HoT: Highlighted Chain of Thought for Referencing Supporting Facts from Inputs
Tin Nguyen1,*,
Logan Bolton1,*,
Mohammad Reza Taesiri2,
Trung Bui3,
Anh Totti Nguyen1
*Equal contribution
1Auburn University, 2University of Alberta, 3Adobe Research
CoT and HoT (ours) responses for a MATH500 question in ReasoningTrap benchmarks, both generated by
. Left: With CoT prompting, the LLM misses the provided facts $a=10, b=c=d=0$, resulting in an incorrect answer. Right: With HoT prompting, the model highlights the key constraint $b=c=d=0$ and plugs it into the expression $ab^2c^3d^4$ to produce the correct answer of 0.
Left: After finetuned via SFT on CoT examples, Qwen-2.5-1.5B answers incorrectly an adversarial question from PuzzleTrivial as it does not factor in the key fact of permanently infertile lions.
Right:
In contrast, HoT-finetuned counterpart LLM can highlight facts and answer correctly using the fact the lions would never reproduce.
📜 Abstract
An Achilles heel of Large Language Models (LLMs) is their tendency to hallucinate non-factual statements. A response mixed of factual and non-factual statements poses a challenge for humans to verify and accurately base their decisions on. To combat this problem, we propose Highlighted Chain of Thought Prompting (HoT), a technique for prompting LLMs to generate responses with XML tags that ground facts to those provided in the query. That is, given an input question, LLMs would first re-format the question to add XML tags highlighting key facts, and then, generate a response with highlights over the facts referenced from the input. Interestingly, in fewshot settings, HoT outperforms vanilla chain of thought prompting (CoT) (Wei et al., 2022) on a wide range of 22 tasks from arithmetic, reading comprehension to logical reasoning. We also test how much highlights help users detect when LLMs are correct. As expected, they help time-limited human participants to more accurately and efficiently recognize when LLMs are correct. However, interestingly, when LLMs are wrong, HoTs tend to fool users into believing that an answer is correct.
Recipe to make these highlights?
To prompt LLMs to generate HoTs, we create the 8-shot demonstration examples (which are CoT demonstrations but with XML tags) would show LLMs how to insert tags and answer questions. Second, the HoT instruction would be a short, explicit request that asks LLMs to insert tags into questions and answer it.
LLMs generate HoT responses by wrapping XML tags around the information that the model determines is the most important. Regex and CSS are then used to add color highlighting for the user to easily understand the response.
HoT helps users to read Long Context Questions easier
LLMs are great at answering a wide variety of questions, but it can be annoying to read through the huge blocks of text that they tend to generate. Humans frequently add color highlighting to our writing to make it easier to read, so why not allow LLMs to do the same thing?

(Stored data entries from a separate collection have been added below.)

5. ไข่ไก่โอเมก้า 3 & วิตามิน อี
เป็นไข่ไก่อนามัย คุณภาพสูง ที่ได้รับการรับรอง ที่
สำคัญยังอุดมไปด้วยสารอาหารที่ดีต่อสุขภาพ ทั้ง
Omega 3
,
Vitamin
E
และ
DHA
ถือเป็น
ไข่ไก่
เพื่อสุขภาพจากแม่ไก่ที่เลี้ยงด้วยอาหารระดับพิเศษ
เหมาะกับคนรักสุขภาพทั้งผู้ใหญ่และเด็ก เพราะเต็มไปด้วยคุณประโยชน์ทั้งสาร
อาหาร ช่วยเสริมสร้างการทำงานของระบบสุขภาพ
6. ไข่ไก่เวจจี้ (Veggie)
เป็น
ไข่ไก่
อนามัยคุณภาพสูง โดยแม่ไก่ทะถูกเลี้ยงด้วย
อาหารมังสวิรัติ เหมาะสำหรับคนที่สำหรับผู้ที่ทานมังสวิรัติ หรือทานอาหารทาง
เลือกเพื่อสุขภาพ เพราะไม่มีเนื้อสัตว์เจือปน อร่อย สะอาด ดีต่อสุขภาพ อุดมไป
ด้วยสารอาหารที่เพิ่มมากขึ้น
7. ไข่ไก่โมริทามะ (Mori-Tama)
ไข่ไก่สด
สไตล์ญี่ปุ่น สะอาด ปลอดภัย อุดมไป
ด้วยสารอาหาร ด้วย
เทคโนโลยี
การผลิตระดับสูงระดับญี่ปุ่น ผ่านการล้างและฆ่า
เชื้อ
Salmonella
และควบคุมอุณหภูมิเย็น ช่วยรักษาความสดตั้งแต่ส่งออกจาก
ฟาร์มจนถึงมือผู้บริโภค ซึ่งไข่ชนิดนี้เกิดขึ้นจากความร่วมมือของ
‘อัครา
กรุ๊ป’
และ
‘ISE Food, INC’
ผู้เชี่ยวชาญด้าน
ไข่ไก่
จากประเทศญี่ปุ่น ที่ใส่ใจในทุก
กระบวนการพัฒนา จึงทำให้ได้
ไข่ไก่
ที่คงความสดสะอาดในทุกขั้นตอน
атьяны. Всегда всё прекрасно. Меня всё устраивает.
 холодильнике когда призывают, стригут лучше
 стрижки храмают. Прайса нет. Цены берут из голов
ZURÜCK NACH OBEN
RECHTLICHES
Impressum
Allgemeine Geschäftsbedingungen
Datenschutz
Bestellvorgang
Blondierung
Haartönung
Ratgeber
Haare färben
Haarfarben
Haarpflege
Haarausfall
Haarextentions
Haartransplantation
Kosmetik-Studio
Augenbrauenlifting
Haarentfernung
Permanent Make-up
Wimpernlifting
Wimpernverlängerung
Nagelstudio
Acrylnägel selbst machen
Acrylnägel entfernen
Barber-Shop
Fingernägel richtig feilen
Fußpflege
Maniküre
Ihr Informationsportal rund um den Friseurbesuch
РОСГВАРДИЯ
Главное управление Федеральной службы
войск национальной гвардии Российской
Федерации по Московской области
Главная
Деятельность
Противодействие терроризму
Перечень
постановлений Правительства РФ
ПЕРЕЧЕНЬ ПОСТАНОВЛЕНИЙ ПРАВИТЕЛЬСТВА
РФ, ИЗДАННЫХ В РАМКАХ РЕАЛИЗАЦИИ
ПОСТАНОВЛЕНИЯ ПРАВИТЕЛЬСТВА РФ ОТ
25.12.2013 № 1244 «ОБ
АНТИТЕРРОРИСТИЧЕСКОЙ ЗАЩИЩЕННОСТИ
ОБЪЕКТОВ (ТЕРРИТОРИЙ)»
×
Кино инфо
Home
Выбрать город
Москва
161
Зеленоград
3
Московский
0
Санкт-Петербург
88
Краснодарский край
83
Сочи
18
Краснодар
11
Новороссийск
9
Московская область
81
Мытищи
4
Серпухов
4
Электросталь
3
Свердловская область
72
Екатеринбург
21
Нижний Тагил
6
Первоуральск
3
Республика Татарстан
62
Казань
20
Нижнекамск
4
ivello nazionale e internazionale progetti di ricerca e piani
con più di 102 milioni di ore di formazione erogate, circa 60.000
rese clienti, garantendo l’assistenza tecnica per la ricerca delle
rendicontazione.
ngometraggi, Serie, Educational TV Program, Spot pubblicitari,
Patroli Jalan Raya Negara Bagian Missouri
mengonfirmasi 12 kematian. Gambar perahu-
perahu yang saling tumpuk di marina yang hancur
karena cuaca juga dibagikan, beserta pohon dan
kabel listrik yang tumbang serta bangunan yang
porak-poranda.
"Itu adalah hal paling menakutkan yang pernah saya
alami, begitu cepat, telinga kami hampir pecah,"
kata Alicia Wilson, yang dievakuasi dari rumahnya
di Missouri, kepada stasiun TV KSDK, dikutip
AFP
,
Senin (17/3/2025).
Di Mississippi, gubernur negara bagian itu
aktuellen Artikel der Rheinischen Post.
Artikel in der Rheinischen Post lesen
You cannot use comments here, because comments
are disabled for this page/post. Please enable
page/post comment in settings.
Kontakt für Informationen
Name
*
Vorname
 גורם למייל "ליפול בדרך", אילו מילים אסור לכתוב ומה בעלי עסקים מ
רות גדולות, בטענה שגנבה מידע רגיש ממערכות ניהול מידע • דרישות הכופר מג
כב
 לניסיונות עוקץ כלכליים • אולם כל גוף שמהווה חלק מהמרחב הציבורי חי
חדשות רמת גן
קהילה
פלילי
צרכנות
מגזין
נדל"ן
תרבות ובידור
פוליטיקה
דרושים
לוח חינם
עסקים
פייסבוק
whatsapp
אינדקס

Which of these two responses are easier to read?
(Left) CoT: you have to parse through all the irrelevant context to find the part of the conversation that you care about. (Right) HoT: you can almost instantly scan over the LLM response to see exactly where it drew its answer from.
How does this affect the user experience?
We find that HoT helps time-limited human participants to more accurately and efficiently recognize when LLMs are correct. However, when LLMs are wrong, HoT responses tend to fool users into believing that an answer is actually correct.
| Prompt |
Avg Time (seconds) |
Verification Accuracy for Correct LLM Responses ✓ |
Verification Accuracy for Incorrect LLM Responses ✗ |
| HoT |
47.26 |
84.48% ± 20.28% |
54.83% ± 30.13% |
| CoT |
62.38 |
78.82% ± 28.26% |
72.21% ± 21.99% |
HoT reduces hallucinations compared to CoT
HoT prompting makes LLMs, here
, hallucinates consistently less over a diverse set of tasks.
Table shows the SelfCheckGPT hallucination scores.
Lower is better.
An example of a question and answer from StrategyQA, where CoT hallucinates the fact "Vietnam War lasted from 1955 to 1975" whereas HoT detects the fact within the question that "War in Vietnam (1945-46)".
HoT outperforms other advanced prompting techniques
Over 5 runs across 22 benchmarks, HoT consistently outperforms both CoT and Repeating Questions (RQ), and even CoT + Self-Consistency (SC), and ComplexCoT.
HoT and HoT + SC also outperforms their counterparts (ComplexCoT and CoT + SC) showing that HoT can complement these methods.
On average over 5 runs and 3 datasets, HoT alone is still the most performing method compared to all other advanced prompting methods of CoT, LtM, CoVE, Self-Refine, and ToT. Under other prompting techniques, we observe LLMs often miss critical facts (e.g., overlooking temporal indicators like "yesterday" in Date), causing incorrect answers.
In contrast, LLMs tend to focus better on key facts under HoT prompting.